Microformat Extractors

This section describes some extractions corner-cases and their relative RDF representations. Main aim of this section is to describe how some specific cases are processed with Apache Any23 showing the correspondences between the extracted RDF triples.

microformat-nesting * Nesting different Microformats

This section describes how Apache Any23 represents, with RDF, the content of an HTML fragments containing different nested Microformats.

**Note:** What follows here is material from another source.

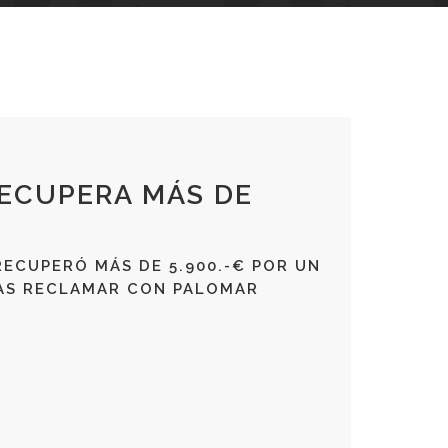
RECUPERA MÁS DE
RECUPERÓ MÁS DE 5.900.-€ POR UN
RAS RECLAMAR CON PALOMAR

Apache Any23 performs the extraction executing different extractors for every supported Microformat on a input HTML page. There are two different possibilities to write extractors able to produce a set of RDF triples that coherently represents this nesting.

More specifically:

In the first case, the logic for representing the nested values, is directly embedded in the upper-level Extractor. For example, the following HTML fragment shows an hCard that contains an hAddress Microformat.

<span class="vcard">
  <span class="fn">L'Amourita Pizza</span>
   Located at
  <span class="adr">
    <span class="street-address">123 Main St</span>,
    <span class="locality">Albequerque</span>,
    <span class="region">NM</span>.
  </span>
  <a href="http://pizza.example.com" class="url">http://pizza.example.com</a>
</span>

Since, as shown below, the HCardExtractor contains the code to handle nested hAddress,

foundSomething |= addSubMicroformat("adr", card, VCARD.adr);

...

private boolean addSubMicroformat(String className, Resource resource, IRI property) {
    List<Node> nodes = fragment.findAllByClassName(className);
    if (nodes.isEmpty()) return false;
    for (Node node : nodes) {
        addBNodeProperty(
            getDescription().getExtractorName(),
            node,
            resource, property, getBlankNodeFor(node)
        );
    }
    return true;
}

it explicitly produces the triples claiming the native nesting relationship:

<rdf:Description rdf:nodeID="nodee2296b803cbf5c7953614ce9998c4083">
  <vcard:url rdf:resource="http://pizza.example.com"/>
  <vcard:adr rdf:nodeID="nodea8badeafb65268ab3269455dd5377a5e"/>
  <rdf:type rdf:resource="http://www.w3.org/2006/vcard/ns#VCard"/>

  <rdf:Description rdf:nodeID="nodea8badeafb65268ab3269455dd5377a5e">
  <rdf:type rdf:resource="http://www.w3.org/2006/vcard/ns#Address"/>
  <vcard:street-address>123 Main St</vcard:street-address>
  <vcard:locality>Albequerque</vcard:locality>
  <vcard:region>NM</vcard:region>
</rdf:Description>

It is higly recommended to decorate the extractors who natively handle the nesting relatioship using the @Includes annotation. This annotation, if present, avoid the production of nesting_original and nesting_structured RDF statements.

The following example shows how the @Includes annotation could be used to claim the fact that HCardExtractor natively embedds the AdrExtractor.

@Includes( extractors = AdrExtractor.class )
public class HCardExtractor extends EntityBasedMicroformatExtractor {

    // code omitted for brevity

}

Instead, the second manner is to leave to Apache Any23 the responsibility of identifying nested Microformats and produce a set of descriptive RDF triples. More specifically, the following HTML fragment, provided as a reference example on the Google Webmaster tools blog, shows a vEvent Microformat with a nested vCard.

<p class="schedule vevent">
  <span class="summary">
    <span style="font-weight:bold; color: #3E4876;">
       This event is organized by
      <span class="vcard">
        <a class="url fn" href="http://tantek.com/">Tantek Celik</a>
        <span class="org">Technorati</span>
      </span>
    </span>
    <a href="/cs/web2005/view/e_spkr/1852">Tantek Celik</a>
  </span>
</p>

Due to the fact that the Apache Any23 provided extractors don't explicitly foresee the possibility of nesting such two Microformats, it automatically identifies the nesting relationship and represents it with the following triples:

<rdf:Description rdf:nodeID="node755b2b367973b6854ec68c77bec9b3">
  <nesting_original xmlns="http://vocab.sindice.net/" rdf:resource="http://www.w3.org/2002/12/cal/icaltzd#summary"/>
  <nesting_structured xmlns="http://vocab.sindice.net/" rdf:nodeID="node985d8f2b9afb02eeddf2e72b5eeb74"/>
</rdf:Description>

<rdf:Description rdf:nodeID="node150ldsavbx29">
  <nesting xmlns="http://vocab.sindice.net/" rdf:nodeID="node755b2b367973b6854ec68c77bec9b3"/>
</rdf:Description>

That informally means that the vEvent Microformat has a nested hCard through the property http://www.w3.org/2002/12/cal/icaltzd#summary providing for them two blank nodes.